Washington-Liberty High School senior Mahia Rahman has been named an Amazon Future Engineer scholarship recipient to continue studying computer science at a college of her choice. She is one of 100 students across the country who will receive the Amazon Future Engineer scholarship of $40,000 over four years for her ongoing education at Harvard University along with a guaranteed paid internship offer at Amazon after her freshman year of college to gain critical real-world work experience.
Recipients were chosen based on a variety of criteria, including their academic achievement, demonstrated leadership, participation in school and community activities, work experience, future goals, and financial need.
The Bureau of Labor Statistics projects that from 2014 to 2024, the market for computer science professionals will grow twice as fast as the rest of the labor market and, in 2019, the median annual salary for computer science occupations was approximately $48,000 greater than the median wage for all occupations in the U.S. Computer science is the fastest-growing profession within the Science, Technology, Engineering and Math (STEM) field, but only 8% of STEM graduates earn a computer science degree, with a small percentage from underserved backgrounds. Students from underserved backgrounds are 8 to 10 times more likely to pursue college degrees in computer science if they have taken AP computer science in high school.
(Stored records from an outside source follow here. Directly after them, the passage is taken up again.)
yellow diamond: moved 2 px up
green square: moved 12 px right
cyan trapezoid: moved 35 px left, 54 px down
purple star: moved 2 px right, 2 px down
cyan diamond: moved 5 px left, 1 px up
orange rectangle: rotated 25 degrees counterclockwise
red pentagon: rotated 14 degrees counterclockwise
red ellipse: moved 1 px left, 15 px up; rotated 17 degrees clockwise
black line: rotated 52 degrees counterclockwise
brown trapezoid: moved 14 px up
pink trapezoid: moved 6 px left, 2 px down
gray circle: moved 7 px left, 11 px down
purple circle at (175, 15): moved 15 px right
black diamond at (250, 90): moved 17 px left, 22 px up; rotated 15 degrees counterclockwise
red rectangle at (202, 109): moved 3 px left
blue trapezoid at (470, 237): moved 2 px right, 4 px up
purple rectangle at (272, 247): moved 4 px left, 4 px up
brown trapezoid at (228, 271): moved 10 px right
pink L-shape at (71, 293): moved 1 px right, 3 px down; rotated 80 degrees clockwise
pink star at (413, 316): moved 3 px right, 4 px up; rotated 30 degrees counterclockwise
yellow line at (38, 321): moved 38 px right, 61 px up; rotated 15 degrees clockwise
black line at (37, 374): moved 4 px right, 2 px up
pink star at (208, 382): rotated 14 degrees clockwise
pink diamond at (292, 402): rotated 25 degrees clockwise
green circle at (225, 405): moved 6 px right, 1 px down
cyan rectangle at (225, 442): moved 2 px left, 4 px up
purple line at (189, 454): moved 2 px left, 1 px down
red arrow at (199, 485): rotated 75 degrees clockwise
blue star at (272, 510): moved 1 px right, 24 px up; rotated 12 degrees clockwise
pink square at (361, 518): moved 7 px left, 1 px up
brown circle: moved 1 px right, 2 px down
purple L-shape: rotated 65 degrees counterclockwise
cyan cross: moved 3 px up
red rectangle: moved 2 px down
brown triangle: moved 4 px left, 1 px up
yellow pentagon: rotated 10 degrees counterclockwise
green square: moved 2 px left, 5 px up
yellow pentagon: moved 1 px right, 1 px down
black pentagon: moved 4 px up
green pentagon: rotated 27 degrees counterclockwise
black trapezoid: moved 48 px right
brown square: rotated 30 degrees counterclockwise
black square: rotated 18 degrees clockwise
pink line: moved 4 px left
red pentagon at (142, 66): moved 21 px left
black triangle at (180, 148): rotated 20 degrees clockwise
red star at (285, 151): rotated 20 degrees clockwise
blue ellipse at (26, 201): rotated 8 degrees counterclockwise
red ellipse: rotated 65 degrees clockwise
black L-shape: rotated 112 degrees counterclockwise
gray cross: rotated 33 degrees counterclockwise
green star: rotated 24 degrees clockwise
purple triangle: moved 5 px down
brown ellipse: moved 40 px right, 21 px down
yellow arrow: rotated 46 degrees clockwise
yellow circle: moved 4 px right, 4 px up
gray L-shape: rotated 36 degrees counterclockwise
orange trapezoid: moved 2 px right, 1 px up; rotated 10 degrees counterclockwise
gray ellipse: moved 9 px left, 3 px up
Amazon Future Engineer is a childhood-to-career computer science education program intended toinspire and educate millions of students globally, including hundreds of thousands of students in the U.S. each year. Students explore computer science through school curriculum and project based learning using code to make music, program robots, and solve problems. Amazon Future Engineer also awards 100 students each year with four-year, $40,000 scholarships and paid internships at Amazon, and celebrates teachers with professional development and $25,000 Teacher of the Year Awards. Amazon Future Engineer is part of Amazon’s $50 million commitment to STEM and computer science education. The program is available in the U.S., UK, Canada, and France.